Wprowadzenie religii (BTW za Stalina też jej uczyli w szkołach jako przedmiotu tak naprawdę będzie zabiciem wiary w tym pokoleniu. Wiara umiera Pako, w tym głebszym wymiarze, jeszcze długo beda ludzie w kościołach, ale w tych ludziach nie bedzie już wiary, tylko rytuał do odbebnienia, żeby dostac kwitek na slub, pochówek itp.
Pako - 23 Lutego 2007, 19:49
Oui, wiara umiera, trąbi się o tym od dawna. Niesie to ze sobą masę złych skutków, stara się temu przeciwdziałać Kościół, ale zawsze było ciężko z misjami ewangelizacyjnymi.

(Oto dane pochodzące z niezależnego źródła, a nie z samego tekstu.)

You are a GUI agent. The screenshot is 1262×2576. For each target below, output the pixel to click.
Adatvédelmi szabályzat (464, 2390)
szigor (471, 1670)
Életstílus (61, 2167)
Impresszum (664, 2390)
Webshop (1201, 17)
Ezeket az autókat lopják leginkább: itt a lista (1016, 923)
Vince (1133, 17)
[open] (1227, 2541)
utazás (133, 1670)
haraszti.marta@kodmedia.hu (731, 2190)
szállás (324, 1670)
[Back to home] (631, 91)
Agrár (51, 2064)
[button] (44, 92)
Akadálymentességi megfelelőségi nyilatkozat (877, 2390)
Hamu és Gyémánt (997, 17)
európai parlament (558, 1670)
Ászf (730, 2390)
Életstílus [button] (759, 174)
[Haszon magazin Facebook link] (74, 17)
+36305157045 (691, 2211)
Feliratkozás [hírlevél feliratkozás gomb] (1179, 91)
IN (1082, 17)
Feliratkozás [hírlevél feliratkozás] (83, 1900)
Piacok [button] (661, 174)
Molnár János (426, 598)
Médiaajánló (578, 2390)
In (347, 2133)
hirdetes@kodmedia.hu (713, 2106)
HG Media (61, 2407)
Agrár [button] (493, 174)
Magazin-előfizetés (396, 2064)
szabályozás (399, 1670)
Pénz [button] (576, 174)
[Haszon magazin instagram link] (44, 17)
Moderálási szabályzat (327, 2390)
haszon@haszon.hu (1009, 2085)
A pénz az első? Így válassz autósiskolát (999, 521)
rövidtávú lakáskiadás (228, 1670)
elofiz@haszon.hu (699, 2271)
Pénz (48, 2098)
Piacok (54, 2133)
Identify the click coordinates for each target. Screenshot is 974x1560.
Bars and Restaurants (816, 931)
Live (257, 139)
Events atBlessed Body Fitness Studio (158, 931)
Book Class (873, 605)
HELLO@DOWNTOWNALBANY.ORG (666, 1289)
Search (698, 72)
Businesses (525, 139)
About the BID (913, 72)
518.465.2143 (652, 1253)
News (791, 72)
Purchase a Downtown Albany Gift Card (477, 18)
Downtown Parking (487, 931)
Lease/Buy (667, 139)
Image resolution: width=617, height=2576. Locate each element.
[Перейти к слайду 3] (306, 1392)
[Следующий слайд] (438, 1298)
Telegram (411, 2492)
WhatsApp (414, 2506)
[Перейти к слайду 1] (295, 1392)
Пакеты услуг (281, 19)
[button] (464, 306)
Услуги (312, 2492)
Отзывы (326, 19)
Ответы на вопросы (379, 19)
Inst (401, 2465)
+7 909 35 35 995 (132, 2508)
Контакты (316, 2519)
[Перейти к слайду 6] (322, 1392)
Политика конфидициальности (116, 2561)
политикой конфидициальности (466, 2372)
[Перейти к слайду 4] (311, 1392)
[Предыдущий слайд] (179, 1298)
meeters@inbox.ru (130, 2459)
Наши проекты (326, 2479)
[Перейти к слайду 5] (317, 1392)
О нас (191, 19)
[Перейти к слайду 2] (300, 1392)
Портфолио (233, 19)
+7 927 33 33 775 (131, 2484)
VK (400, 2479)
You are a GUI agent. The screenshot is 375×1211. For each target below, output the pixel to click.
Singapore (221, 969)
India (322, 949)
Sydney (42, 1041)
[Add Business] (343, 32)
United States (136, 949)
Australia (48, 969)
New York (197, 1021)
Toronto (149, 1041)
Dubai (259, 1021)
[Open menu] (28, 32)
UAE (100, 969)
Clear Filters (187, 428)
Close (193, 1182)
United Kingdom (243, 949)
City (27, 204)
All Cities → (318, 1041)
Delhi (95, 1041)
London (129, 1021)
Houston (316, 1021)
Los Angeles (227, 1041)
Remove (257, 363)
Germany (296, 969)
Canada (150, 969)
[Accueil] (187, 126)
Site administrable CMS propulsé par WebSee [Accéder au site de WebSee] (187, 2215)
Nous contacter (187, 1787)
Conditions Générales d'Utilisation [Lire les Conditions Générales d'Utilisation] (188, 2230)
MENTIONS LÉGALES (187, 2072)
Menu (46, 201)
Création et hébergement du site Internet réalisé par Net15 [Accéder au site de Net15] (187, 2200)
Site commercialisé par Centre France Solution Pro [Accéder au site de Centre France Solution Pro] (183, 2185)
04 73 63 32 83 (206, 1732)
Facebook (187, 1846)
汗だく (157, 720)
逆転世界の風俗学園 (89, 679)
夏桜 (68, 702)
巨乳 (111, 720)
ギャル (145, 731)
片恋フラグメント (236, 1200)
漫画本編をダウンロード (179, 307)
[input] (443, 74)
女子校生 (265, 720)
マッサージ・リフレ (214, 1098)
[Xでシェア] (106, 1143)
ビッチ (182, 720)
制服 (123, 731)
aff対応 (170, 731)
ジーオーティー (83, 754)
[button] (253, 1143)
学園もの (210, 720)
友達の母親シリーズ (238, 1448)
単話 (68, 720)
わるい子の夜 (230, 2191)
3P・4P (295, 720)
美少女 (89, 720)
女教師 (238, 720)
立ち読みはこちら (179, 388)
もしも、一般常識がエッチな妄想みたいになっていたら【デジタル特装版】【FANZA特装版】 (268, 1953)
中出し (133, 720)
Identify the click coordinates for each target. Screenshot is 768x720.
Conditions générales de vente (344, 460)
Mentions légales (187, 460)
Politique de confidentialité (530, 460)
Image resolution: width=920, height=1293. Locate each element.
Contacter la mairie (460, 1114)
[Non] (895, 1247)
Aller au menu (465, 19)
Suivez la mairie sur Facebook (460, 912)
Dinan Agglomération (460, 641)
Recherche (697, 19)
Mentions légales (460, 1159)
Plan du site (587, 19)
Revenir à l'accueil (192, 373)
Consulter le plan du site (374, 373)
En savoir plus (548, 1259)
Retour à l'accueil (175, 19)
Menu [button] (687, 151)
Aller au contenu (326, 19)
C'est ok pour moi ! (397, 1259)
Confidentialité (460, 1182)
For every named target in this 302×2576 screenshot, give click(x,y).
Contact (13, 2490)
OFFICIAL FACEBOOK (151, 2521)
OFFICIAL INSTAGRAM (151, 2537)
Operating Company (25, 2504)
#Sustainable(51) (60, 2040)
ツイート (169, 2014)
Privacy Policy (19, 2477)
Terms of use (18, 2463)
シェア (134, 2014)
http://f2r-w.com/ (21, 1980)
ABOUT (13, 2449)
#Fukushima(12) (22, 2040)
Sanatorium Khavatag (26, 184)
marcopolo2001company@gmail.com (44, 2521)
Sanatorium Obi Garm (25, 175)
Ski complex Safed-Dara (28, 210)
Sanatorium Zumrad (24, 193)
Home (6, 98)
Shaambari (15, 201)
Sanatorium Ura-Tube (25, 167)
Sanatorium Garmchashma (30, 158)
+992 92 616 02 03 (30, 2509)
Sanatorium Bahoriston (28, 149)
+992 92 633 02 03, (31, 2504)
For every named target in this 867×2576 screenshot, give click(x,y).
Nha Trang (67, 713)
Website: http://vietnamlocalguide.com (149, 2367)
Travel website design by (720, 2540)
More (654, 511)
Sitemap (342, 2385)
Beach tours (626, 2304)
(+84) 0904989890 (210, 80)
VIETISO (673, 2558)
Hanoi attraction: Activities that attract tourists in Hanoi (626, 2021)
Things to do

A czy wiara w szkołach? Szczerze powiedziawszy, jeśli byłaby w salkach katechetycznych, przeżyłbym to, nie chodzi mi o to, że ta religia to mus i tyle. Ale jakoś mi w tej szkole pasuje. Tak z przekory głównie... bo skoro tylu się deklaruje jako katolików (chociaż Rafał ma rację, podając liczby) to czemu nie udostępnić im tego, czego potrzebują? Widzicie, strasznie dziwne jest to, że ktoś nie umie się przyznać przed ludźmi do braku wiary. I to wcale nie jest tak, że "a co to ludzie powiedzą". bo ludzie i tak gadają: ten stoi przed kościołem na mszy, ten idzie od wielkiego święta, ten to, ten tamto... Normalna sprawa, gdyby ci niewierzący, albo wierzący od święta się wykruszyli, nic wielkiego po prawdzie by się nie stało, nawet ilość wydzielanych komunii świętych nie spadłaby tak drastycznie.
Ale ludzie boją się jakoś do tego przyznać, boją się własnego wyznania (brak wyznania też jest jakimś tam wyznaniem ).
Ale dobra, jestem w stanie przyznać, że religia w szkole mogła by zniknąć, mi osobiście nie przeszkadzało by to aż tak bardzo, no może poza faktem, że raczej nie poznałbym kilku dobrych nauczycieli tego przedmiotu, bo ciągle uczęszczałbym do mojej wioskowej salki katechetycznej.
Stwierdzenie jednak, NURSie, że lekcje religii w szkole zabijają wiarę uznałbym z zbyt pochopne. Wiara umiera z zupełnie innych przyczyn. Bez wiary jest po prostu cholernie łatwiej.
NURS - 23 Lutego 2007, 20:13
Ja nie powiedziałe, ze iwara umiera przez lekcje religii, ja tylko twierdze, że one zabijaja ducha wiary. sprowadzaja religie do miana przedmiotu, takiego jak matma, chemia, przedmiotu, który niekoniecznie bedzie potrzebny w życiu.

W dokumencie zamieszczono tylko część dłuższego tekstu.